Work instructions: The lines from the top of the records below through the one containing "En esta nueva revista inmobiliaria del" are to be transcribed exactly, and nothing else is to be added.

Records for the exercise:
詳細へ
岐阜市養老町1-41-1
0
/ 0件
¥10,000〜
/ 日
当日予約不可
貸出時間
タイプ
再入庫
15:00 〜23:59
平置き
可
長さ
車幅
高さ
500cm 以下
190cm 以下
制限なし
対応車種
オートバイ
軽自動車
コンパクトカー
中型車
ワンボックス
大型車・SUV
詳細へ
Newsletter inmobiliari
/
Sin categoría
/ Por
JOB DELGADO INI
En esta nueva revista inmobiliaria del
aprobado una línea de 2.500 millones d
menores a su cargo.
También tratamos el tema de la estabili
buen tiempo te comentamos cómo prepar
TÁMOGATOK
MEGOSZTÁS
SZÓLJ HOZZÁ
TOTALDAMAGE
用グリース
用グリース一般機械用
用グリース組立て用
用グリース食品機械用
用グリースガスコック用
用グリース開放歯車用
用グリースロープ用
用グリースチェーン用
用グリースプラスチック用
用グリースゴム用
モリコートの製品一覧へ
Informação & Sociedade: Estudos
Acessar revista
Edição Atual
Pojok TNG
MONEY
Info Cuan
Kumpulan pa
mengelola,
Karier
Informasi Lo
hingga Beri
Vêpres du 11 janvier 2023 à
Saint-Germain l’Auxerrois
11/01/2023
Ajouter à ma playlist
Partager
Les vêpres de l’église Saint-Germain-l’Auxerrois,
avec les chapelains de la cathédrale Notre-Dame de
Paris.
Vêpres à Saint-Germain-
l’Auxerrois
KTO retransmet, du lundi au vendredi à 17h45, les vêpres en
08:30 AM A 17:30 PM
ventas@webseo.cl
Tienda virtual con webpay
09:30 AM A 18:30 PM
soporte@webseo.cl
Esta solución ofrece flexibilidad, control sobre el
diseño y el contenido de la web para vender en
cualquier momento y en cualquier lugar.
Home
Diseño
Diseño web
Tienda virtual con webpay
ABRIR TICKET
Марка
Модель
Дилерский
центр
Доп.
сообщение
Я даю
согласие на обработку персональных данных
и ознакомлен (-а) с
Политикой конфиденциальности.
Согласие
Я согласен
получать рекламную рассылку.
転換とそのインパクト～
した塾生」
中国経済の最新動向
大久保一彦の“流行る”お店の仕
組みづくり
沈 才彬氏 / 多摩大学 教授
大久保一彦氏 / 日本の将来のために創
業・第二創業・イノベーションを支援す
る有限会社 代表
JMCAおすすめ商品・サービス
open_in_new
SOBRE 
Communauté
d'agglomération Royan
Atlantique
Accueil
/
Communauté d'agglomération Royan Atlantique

Output of the exercise:
詳細へ
岐阜市養老町1-41-1
0
/ 0件
¥10,000〜
/ 日
当日予約不可
貸出時間
タイプ
再入庫
15:00 〜23:59
平置き
可
長さ
車幅
高さ
500cm 以下
190cm 以下
制限なし
対応車種
オートバイ
軽自動車
コンパクトカー
中型車
ワンボックス
大型車・SUV
詳細へ
Newsletter inmobiliari
/
Sin categoría
/ Por
JOB DELGADO INI
En esta nueva revista inmobiliaria del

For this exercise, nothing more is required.